Both studies found an increased risk of glioma, an often deadly
brain cancer, in people who had used cell phones 10 years or more.
An earlier Interphone study, reported in October 2004 by researchers
at the Karolinska Institute in Sweden, found an increased risk for a
non-cancerous brain tumor called acoustic neuroma after 10 years of
cell phone use, but not for glioma. "When you put the three large
Interphone results together -- the German, English and Swedish --
they tell a story, and it begs for attention," said Louis Slesin,
publisher of Microwave News, who has been reporting on the health
effects of such radiation for two decades.
John Walls, vice president of public affairs for CTIA, The Wireless
Association, a cell phone industry trade group in Washington, D.C.,
said the increase in glioma in people who had used the phones more
than 10 years was "statistically insignificant," and said there is
no cause for concern.
The German study, conducted by Joachim Schuz and colleagues at the
University of Mainz, was published online by the American Journal of
Epidemiology. The researchers compared a group of 749 brain tumor
patients with 1,494 similar people who had not used cell phones and
found a doubling of the risk of gliomas after 10 years of use.

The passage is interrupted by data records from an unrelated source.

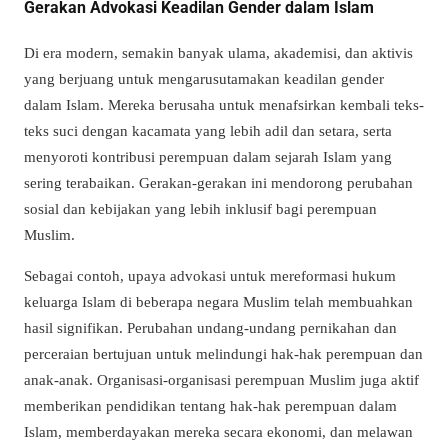
Gerakan Advokasi Keadilan Gender dalam Islam
Di era modern, semakin banyak ulama, akademisi, dan aktivis
yang berjuang untuk mengarusutamakan keadilan gender
dalam Islam. Mereka berusaha untuk menafsirkan kembali teks-
teks suci dengan kacamata yang lebih adil dan setara, serta
menyoroti kontribusi perempuan dalam sejarah Islam yang
sering terabaikan. Gerakan-gerakan ini mendorong perubahan
sosial dan kebijakan yang lebih inklusif bagi perempuan
Muslim.
Sebagai contoh, upaya advokasi untuk mereformasi hukum
keluarga Islam di beberapa negara Muslim telah membuahkan
hasil signifikan. Perubahan undang-undang pernikahan dan
perceraian bertujuan untuk melindungi hak-hak perempuan dan
anak-anak. Organisasi-organisasi perempuan Muslim juga aktif
memberikan pendidikan tentang hak-hak perempuan dalam
Islam, memberdayakan mereka secara ekonomi, dan melawan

They said numbers of people in the study who had used the phones for
10 years was small, and the findings need to be confirmed by other
studies.
The British researchers compared a group of 966 brain tumor patients
with a group of 1,716 healthy patients who had not used cell phones.
They found a 20 percent increase in cancers among long-term users,
but no overall increased risk in people who used cell phones.
The study, funded largely by the cell phone industry and published
online by the British Medical Journal, found a significantly
increased risk for tumors that developed on the same side of the
head where patients said they most often held the phone. But lead
researcher Patricia McKinney said that finding probably was due to
many patients not accurately recalling which ear they'd used most of
the time.
Critics said conclusions drawn by the researchers were "highly
misleading" and might give cell phone users a false sense of
security.
George Carlo, who headed the American cell phone industry's 1990s
research program, said the findings indicate a 24 percent increase
in tumors among people who used the phone on the same side as the
tumor.
Alasdair Philips, director of Powerwatch, an independent watchdog
group in England, also said the claim of no association of risk is
unjustified because the study excluded half the people who developed
gliomas because they died before they could be interviewed.
McKinney, an epidemiologist at the Leeds Institute of Genetics,
Health and Therapeutics, said "we have no reason to believe the
findings were affected by the [exclusion of half the cases]."
In an e-mail to the South Florida Sun-Sentinel, she defended the
decision to discount the high number of cases reported on the same
side of the head where the phone was held.
A third study, in the February edition of International Journal of
Oncology, found an increased risk of acoustic neuromas in long-term
users. Dr. Lennart Hardell and colleagues at Orebro University in
Sweden analyzed the cases of 1,254 people diagnosed with benign
brain tumors between 1997 and 2003, and compared them with a similar
group of 2,162 people who had not used cell phones.
They found that people who used analog cell phones starting 15 years
before diagnosis developed acoustic neuromas at a rate almost four
times higher than the comparison group.
Walls, of the CTIA, said he had not seen the Swedish study, but
questioned the validity of the findings and the researchers' study
design.
An analysis late last year by Dr. Henry Lai, who heads the
Bioelectromagnetics Research Laboratory at the University of
Washington in Seattle, said of 271 laboratory or clinical studies
done in recent years, about 60 percent have shown a biological
effect in cells or animals exposed to radio frequency radiation.